→ WHAT YOU HAVE TO DO
Reproduce the records that follow exactly as they are written.

(INPUT Opens)

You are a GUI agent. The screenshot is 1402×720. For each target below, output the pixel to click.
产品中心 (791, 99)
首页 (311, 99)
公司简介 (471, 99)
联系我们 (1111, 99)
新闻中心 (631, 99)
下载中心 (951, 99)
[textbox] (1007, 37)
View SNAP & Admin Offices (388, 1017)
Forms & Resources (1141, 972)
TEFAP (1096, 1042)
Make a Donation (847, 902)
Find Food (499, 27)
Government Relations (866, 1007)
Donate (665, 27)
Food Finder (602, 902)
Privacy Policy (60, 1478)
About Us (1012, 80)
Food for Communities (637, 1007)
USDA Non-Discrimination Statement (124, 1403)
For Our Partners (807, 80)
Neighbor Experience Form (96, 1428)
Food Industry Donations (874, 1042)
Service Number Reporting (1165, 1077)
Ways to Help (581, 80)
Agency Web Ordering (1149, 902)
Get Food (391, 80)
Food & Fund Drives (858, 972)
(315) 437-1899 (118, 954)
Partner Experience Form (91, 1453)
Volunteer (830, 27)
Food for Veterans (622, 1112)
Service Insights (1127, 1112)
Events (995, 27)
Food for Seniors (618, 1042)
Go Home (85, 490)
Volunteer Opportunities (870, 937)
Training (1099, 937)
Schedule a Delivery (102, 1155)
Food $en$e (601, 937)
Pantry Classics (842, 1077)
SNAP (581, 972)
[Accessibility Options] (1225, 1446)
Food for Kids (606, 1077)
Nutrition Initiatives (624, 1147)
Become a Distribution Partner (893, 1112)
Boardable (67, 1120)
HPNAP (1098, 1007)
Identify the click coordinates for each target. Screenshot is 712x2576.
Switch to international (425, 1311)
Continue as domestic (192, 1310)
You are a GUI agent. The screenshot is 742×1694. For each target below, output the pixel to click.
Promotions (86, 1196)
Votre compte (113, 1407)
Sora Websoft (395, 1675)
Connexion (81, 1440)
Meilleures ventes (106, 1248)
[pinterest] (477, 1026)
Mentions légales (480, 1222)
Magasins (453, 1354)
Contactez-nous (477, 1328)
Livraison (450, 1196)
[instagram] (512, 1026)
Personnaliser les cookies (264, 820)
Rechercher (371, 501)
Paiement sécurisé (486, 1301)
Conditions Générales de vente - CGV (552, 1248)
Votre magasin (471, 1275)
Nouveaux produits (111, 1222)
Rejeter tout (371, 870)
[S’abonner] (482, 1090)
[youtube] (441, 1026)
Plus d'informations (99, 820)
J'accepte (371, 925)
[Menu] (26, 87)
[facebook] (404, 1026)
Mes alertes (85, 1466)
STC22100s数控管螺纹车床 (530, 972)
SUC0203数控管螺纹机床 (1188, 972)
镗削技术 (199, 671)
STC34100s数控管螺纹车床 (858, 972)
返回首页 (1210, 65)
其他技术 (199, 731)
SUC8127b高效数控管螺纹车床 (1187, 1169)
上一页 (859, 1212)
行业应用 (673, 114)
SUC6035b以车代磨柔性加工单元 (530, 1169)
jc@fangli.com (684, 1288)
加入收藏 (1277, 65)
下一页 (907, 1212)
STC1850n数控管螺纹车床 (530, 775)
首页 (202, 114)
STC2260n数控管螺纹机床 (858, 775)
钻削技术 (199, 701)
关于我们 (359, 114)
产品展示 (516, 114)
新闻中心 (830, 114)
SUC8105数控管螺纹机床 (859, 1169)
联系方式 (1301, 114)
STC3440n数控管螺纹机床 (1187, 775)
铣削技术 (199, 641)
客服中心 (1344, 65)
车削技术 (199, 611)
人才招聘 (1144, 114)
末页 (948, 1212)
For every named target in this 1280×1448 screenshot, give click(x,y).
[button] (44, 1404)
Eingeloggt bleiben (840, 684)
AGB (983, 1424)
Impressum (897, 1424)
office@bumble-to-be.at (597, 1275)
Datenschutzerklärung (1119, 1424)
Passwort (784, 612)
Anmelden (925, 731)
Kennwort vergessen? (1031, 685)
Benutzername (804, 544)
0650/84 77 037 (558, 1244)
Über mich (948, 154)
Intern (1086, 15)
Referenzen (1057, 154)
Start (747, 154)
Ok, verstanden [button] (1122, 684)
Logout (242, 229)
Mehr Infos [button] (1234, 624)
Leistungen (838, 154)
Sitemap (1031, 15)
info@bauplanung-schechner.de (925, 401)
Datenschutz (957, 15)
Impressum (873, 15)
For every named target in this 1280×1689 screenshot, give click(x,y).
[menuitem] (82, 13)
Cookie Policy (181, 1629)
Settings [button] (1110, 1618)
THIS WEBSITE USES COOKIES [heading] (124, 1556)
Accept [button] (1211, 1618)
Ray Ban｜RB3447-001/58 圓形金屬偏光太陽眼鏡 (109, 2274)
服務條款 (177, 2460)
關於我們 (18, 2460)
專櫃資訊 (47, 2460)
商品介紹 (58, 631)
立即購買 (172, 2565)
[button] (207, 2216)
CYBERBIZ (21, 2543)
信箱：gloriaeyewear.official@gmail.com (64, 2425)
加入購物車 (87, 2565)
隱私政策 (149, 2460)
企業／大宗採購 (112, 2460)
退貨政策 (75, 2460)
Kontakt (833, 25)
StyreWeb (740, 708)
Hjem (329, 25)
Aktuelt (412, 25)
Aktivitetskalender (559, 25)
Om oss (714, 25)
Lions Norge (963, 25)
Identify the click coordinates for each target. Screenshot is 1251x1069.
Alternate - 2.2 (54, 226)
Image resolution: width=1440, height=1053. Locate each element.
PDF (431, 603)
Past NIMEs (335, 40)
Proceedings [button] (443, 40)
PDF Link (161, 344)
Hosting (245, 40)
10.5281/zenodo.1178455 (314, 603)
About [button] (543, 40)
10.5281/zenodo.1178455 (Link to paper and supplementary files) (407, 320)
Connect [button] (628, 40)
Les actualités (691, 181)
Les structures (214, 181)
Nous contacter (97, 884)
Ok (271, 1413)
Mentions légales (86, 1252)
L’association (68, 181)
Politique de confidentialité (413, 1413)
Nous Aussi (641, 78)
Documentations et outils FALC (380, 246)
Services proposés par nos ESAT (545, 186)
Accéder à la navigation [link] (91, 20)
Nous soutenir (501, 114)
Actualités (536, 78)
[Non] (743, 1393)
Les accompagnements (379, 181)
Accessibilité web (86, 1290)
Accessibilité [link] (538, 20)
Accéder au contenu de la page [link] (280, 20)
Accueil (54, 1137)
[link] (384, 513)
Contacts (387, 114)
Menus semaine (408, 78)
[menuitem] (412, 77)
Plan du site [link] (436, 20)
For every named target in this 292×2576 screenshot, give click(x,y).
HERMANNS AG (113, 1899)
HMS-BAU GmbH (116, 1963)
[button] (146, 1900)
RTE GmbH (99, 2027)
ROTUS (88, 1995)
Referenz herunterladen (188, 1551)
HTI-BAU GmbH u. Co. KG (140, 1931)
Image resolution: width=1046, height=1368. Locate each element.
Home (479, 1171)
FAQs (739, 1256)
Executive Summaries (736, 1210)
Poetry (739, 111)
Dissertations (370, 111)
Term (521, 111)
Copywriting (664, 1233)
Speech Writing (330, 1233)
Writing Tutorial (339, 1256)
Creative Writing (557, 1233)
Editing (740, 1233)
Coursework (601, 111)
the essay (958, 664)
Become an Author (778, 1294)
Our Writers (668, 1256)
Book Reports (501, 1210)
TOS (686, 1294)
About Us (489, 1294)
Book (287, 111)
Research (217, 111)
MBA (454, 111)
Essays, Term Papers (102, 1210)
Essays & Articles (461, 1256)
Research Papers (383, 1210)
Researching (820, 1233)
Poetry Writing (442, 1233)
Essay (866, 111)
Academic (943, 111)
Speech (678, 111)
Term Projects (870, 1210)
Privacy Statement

(INPUT Closes)

→ RESULT OF THIS TASK
You are a GUI agent. The screenshot is 1402×720. For each target below, output the pixel to click.
产品中心 (791, 99)
首页 (311, 99)
公司简介 (471, 99)
联系我们 (1111, 99)
新闻中心 (631, 99)
下载中心 (951, 99)
[textbox] (1007, 37)
View SNAP & Admin Offices (388, 1017)
Forms & Resources (1141, 972)
TEFAP (1096, 1042)
Make a Donation (847, 902)
Find Food (499, 27)
Government Relations (866, 1007)
Donate (665, 27)
Food Finder (602, 902)
Privacy Policy (60, 1478)
About Us (1012, 80)
Food for Communities (637, 1007)
USDA Non-Discrimination Statement (124, 1403)
For Our Partners (807, 80)
Neighbor Experience Form (96, 1428)
Food Industry Donations (874, 1042)
Service Number Reporting (1165, 1077)
Ways to Help (581, 80)
Agency Web Ordering (1149, 902)
Get Food (391, 80)
Food & Fund Drives (858, 972)
(315) 437-1899 (118, 954)
Partner Experience Form (91, 1453)
Volunteer (830, 27)
Food for Veterans (622, 1112)
Service Insights (1127, 1112)
Events (995, 27)
Food for Seniors (618, 1042)
Go Home (85, 490)
Volunteer Opportunities (870, 937)
Training (1099, 937)
Schedule a Delivery (102, 1155)
Food $en$e (601, 937)
Pantry Classics (842, 1077)
SNAP (581, 972)
[Accessibility Options] (1225, 1446)
Food for Kids (606, 1077)
Nutrition Initiatives (624, 1147)
Become a Distribution Partner (893, 1112)
Boardable (67, 1120)
HPNAP (1098, 1007)
Identify the click coordinates for each target. Screenshot is 712x2576.
Switch to international (425, 1311)
Continue as domestic (192, 1310)
You are a GUI agent. The screenshot is 742×1694. For each target below, output the pixel to click.
Promotions (86, 1196)
Votre compte (113, 1407)
Sora Websoft (395, 1675)
Connexion (81, 1440)
Meilleures ventes (106, 1248)
[pinterest] (477, 1026)
Mentions légales (480, 1222)
Magasins (453, 1354)
Contactez-nous (477, 1328)
Livraison (450, 1196)
[instagram] (512, 1026)
Personnaliser les cookies (264, 820)
Rechercher (371, 501)
Paiement sécurisé (486, 1301)
Conditions Générales de vente - CGV (552, 1248)
Votre magasin (471, 1275)
Nouveaux produits (111, 1222)
Rejeter tout (371, 870)
[S’abonner] (482, 1090)
[youtube] (441, 1026)
Plus d'informations (99, 820)
J'accepte (371, 925)
[Menu] (26, 87)
[facebook] (404, 1026)
Mes alertes (85, 1466)
STC22100s数控管螺纹车床 (530, 972)
SUC0203数控管螺纹机床 (1188, 972)
镗削技术 (199, 671)
STC34100s数控管螺纹车床 (858, 972)
返回首页 (1210, 65)
其他技术 (199, 731)
SUC8127b高效数控管螺纹车床 (1187, 1169)
上一页 (859, 1212)
行业应用 (673, 114)
SUC6035b以车代磨柔性加工单元 (530, 1169)
jc@fangli.com (684, 1288)
加入收藏 (1277, 65)
下一页 (907, 1212)
STC1850n数控管螺纹车床 (530, 775)
首页 (202, 114)
STC2260n数控管螺纹机床 (858, 775)
钻削技术 (199, 701)
关于我们 (359, 114)
产品展示 (516, 114)
新闻中心 (830, 114)
SUC8105数控管螺纹机床 (859, 1169)
联系方式 (1301, 114)
STC3440n数控管螺纹机床 (1187, 775)
铣削技术 (199, 641)
客服中心 (1344, 65)
车削技术 (199, 611)
人才招聘 (1144, 114)
末页 (948, 1212)
For every named target in this 1280×1448 screenshot, give click(x,y).
[button] (44, 1404)
Eingeloggt bleiben (840, 684)
AGB (983, 1424)
Impressum (897, 1424)
office@bumble-to-be.at (597, 1275)
Datenschutzerklärung (1119, 1424)
Passwort (784, 612)
Anmelden (925, 731)
Kennwort vergessen? (1031, 685)
Benutzername (804, 544)
0650/84 77 037 (558, 1244)
Über mich (948, 154)
Intern (1086, 15)
Referenzen (1057, 154)
Start (747, 154)
Ok, verstanden [button] (1122, 684)
Logout (242, 229)
Mehr Infos [button] (1234, 624)
Leistungen (838, 154)
Sitemap (1031, 15)
info@bauplanung-schechner.de (925, 401)
Datenschutz (957, 15)
Impressum (873, 15)
For every named target in this 1280×1689 screenshot, give click(x,y).
[menuitem] (82, 13)
Cookie Policy (181, 1629)
Settings [button] (1110, 1618)
THIS WEBSITE USES COOKIES [heading] (124, 1556)
Accept [button] (1211, 1618)
Ray Ban｜RB3447-001/58 圓形金屬偏光太陽眼鏡 (109, 2274)
服務條款 (177, 2460)
關於我們 (18, 2460)
專櫃資訊 (47, 2460)
商品介紹 (58, 631)
立即購買 (172, 2565)
[button] (207, 2216)
CYBERBIZ (21, 2543)
信箱：gloriaeyewear.official@gmail.com (64, 2425)
加入購物車 (87, 2565)
隱私政策 (149, 2460)
企業／大宗採購 (112, 2460)
退貨政策 (75, 2460)
Kontakt (833, 25)
StyreWeb (740, 708)
Hjem (329, 25)
Aktuelt (412, 25)
Aktivitetskalender (559, 25)
Om oss (714, 25)
Lions Norge (963, 25)
Identify the click coordinates for each target. Screenshot is 1251x1069.
Alternate - 2.2 (54, 226)
Image resolution: width=1440, height=1053. Locate each element.
PDF (431, 603)
Past NIMEs (335, 40)
Proceedings [button] (443, 40)
PDF Link (161, 344)
Hosting (245, 40)
10.5281/zenodo.1178455 (314, 603)
About [button] (543, 40)
10.5281/zenodo.1178455 (Link to paper and supplementary files) (407, 320)
Connect [button] (628, 40)
Les actualités (691, 181)
Les structures (214, 181)
Nous contacter (97, 884)
Ok (271, 1413)
Mentions légales (86, 1252)
L’association (68, 181)
Politique de confidentialité (413, 1413)
Nous Aussi (641, 78)
Documentations et outils FALC (380, 246)
Services proposés par nos ESAT (545, 186)
Accéder à la navigation [link] (91, 20)
Nous soutenir (501, 114)
Actualités (536, 78)
[Non] (743, 1393)
Les accompagnements (379, 181)
Accessibilité web (86, 1290)
Accessibilité [link] (538, 20)
Accéder au contenu de la page [link] (280, 20)
Accueil (54, 1137)
[link] (384, 513)
Contacts (387, 114)
Menus semaine (408, 78)
[menuitem] (412, 77)
Plan du site [link] (436, 20)
For every named target in this 292×2576 screenshot, give click(x,y).
HERMANNS AG (113, 1899)
HMS-BAU GmbH (116, 1963)
[button] (146, 1900)
RTE GmbH (99, 2027)
ROTUS (88, 1995)
Referenz herunterladen (188, 1551)
HTI-BAU GmbH u. Co. KG (140, 1931)
Image resolution: width=1046, height=1368. Locate each element.
Home (479, 1171)
FAQs (739, 1256)
Executive Summaries (736, 1210)
Poetry (739, 111)
Dissertations (370, 111)
Term (521, 111)
Copywriting (664, 1233)
Speech Writing (330, 1233)
Writing Tutorial (339, 1256)
Creative Writing (557, 1233)
Editing (740, 1233)
Coursework (601, 111)
the essay (958, 664)
Become an Author (778, 1294)
Our Writers (668, 1256)
Book Reports (501, 1210)
TOS (686, 1294)
About Us (489, 1294)
Book (287, 111)
Research (217, 111)
MBA (454, 111)
Essays, Term Papers (102, 1210)
Essays & Articles (461, 1256)
Research Papers (383, 1210)
Researching (820, 1233)
Poetry Writing (442, 1233)
Essay (866, 111)
Academic (943, 111)
Speech (678, 111)
Term Projects (870, 1210)
Privacy Statement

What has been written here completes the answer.